居並ぶ佐官クラスの上官たちを前に、万里の新型空母への対処法が、延々と議論されている。
「我が隊の潜水艦で接近し、魚雷攻撃を…」
「いや、それではリスクが高すぎる。アトランティス海軍との連携を前提に、空からの飽和攻撃を…」
議論は、第二次世界大戦から何一つ進歩していない、破壊と消耗を前提とした戦術論に終始していた。
カイは、我慢の限界に達していた。
「……よろしいでしょうか」
末席から発せられた、低く、静かな声に、会議室の全員が、訝しげな視線を向けた。
「なんだ、ヤマト三尉。何か意見があるのか」
主席の上官が、面倒臭そうに言った。
「はい。そもそも、なぜ我々は、敵の空母を『沈める』ことしか、想定しないのでしょうか」
カイの言葉に、会議室がざわついた。
「なにを馬鹿なことを言っている。空母は、敵の中枢戦力だ。沈めて、無力化するのが当然だろう」
「いいえ」
カイは、きっぱりと否定した。
「敵兵士の命を奪い、高価な艦船を海の底に沈める。それは、多大なコストと、政治的リスク、そして、何より、埋めがたい憎しみを生むだけです。我々が目指すべきは、敵の『破壊』ではありません。敵の『戦闘継続能力』を、血を流さずに、完全に奪うことです」
彼は、立ち上がり、ホワイトボードに、空母の簡略図を描いた。
「例えば、艦載機の発着を制御する、アレスティング・ワイヤーとカタパルト。この二つを、物理的に使用不能にすれば、この巨大な船は、ただの浮かぶ鉄の塊になります。通信アンテナを破壊すれば、指揮系統から切り離された、孤立した存在になる。我々が攻撃すべきは、船体や人命ではなく、その『機能』そのものです」
会議室は、水を打ったように静まり返った。
やがて、一人の上官が、嘲るように言った。
「……ヤマト三尉。君は、マンガの読みすぎじゃないのかね? そんな芸当が、現実の戦争で可能だとでも?」
別の上官が、呆れたように付け加える。
「そもそも、我々はアトランティス軍の『盾』だ。我々の役割は、敵の第一撃を受け止め、アトランティスの『槍』が到着するまでの時間を稼ぐこと。それ以上でも、それ以下でもない。独自の戦術など、百年早い」
その言葉は、この組織の魂が、【軍事の鎖】によって、いかに深く蝕まれているかを、残酷なまでに示していた。
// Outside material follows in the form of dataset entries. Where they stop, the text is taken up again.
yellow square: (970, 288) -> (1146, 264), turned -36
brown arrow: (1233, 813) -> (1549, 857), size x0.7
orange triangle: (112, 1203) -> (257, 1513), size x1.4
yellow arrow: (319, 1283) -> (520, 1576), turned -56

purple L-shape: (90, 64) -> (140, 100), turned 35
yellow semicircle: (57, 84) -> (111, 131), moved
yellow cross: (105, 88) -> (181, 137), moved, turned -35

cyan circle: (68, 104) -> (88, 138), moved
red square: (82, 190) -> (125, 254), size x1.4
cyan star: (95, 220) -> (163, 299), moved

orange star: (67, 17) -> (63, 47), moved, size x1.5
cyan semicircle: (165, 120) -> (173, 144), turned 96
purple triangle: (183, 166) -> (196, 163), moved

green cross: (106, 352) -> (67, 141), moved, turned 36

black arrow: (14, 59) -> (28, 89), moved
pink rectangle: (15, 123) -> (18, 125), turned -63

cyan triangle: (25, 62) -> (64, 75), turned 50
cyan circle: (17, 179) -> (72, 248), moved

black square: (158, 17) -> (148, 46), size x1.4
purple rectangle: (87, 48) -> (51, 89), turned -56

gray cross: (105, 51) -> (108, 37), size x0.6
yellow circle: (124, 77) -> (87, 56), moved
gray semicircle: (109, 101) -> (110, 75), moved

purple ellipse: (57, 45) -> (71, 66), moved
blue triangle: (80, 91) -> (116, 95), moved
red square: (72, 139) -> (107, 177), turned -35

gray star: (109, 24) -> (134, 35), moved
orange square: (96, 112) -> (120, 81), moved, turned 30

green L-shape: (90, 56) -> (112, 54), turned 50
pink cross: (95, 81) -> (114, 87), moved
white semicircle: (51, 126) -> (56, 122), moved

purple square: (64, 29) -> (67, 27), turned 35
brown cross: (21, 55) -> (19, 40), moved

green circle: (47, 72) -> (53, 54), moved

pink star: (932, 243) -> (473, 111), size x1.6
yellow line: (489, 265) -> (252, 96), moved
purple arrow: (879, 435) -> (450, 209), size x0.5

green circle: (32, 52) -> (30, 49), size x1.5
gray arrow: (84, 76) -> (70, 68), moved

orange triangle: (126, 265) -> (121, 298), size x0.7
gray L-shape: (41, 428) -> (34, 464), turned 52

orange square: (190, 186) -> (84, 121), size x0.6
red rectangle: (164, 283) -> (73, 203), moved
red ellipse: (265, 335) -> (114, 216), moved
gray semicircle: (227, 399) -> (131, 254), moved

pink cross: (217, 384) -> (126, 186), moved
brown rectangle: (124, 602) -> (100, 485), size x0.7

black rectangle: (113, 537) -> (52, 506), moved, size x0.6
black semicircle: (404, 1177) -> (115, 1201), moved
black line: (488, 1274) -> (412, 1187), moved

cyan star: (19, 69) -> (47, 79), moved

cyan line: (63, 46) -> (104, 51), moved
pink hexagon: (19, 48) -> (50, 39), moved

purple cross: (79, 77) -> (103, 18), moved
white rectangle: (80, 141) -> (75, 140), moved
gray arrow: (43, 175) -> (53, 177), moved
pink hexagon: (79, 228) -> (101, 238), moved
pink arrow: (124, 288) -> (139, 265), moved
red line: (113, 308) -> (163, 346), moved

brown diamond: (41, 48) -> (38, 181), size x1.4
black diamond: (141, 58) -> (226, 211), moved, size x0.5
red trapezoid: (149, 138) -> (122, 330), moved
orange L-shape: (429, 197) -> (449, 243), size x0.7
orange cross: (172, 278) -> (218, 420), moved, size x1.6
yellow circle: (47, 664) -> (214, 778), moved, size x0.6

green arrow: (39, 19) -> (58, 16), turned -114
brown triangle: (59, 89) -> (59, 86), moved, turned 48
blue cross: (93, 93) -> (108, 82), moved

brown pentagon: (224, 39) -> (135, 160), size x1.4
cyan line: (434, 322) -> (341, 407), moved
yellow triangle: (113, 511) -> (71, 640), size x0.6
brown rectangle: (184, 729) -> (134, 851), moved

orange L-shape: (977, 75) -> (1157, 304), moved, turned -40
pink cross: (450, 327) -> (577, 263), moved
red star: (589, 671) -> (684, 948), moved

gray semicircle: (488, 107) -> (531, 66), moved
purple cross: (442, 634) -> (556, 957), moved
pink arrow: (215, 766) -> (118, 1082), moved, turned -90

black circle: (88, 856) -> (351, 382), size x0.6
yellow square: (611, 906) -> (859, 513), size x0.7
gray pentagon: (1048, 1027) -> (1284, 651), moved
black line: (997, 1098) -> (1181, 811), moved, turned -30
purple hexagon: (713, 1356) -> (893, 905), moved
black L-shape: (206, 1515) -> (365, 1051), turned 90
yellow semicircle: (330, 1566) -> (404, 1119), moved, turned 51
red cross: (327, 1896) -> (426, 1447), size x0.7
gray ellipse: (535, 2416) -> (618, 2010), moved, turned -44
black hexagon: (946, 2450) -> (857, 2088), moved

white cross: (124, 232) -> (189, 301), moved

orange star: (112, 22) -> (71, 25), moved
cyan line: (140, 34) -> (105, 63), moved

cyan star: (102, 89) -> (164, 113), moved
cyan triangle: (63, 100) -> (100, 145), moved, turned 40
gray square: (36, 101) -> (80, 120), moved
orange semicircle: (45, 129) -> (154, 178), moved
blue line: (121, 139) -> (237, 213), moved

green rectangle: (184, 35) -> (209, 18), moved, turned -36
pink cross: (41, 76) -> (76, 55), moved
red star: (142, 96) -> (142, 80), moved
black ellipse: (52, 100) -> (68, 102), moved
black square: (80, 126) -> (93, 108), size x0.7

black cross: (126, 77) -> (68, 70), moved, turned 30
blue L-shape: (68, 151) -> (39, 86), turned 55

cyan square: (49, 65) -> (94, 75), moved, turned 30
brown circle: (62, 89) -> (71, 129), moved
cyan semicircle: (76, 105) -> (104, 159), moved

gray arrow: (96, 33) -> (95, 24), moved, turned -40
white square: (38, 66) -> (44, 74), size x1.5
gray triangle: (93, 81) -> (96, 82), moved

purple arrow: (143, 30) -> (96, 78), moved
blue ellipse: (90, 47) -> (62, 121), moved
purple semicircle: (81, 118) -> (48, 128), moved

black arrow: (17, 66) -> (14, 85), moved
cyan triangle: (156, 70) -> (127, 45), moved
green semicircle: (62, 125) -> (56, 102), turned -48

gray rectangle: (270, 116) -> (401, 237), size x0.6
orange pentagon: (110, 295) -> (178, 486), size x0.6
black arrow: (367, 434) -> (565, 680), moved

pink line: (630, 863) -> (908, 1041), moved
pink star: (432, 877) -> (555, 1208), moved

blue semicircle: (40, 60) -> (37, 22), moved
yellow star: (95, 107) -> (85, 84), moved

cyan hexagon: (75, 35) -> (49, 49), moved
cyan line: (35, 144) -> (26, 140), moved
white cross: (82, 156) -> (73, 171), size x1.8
カイは、それ以上、何も言わなかった。ただ、固く拳を握りしめ、自席に戻った。
彼の心には、震災の日、法律に縛られ、目の前の暴徒に何もできずに立ち尽くしていた、あの自衛隊員の無念の表情が、焼き付いていた。
この絶望の海を、内側から変える。
そのためには、まず、志を同じくする、真の「戦士」を見つけ出すしかない。
カイの孤独な戦いが、始まろうとしていた。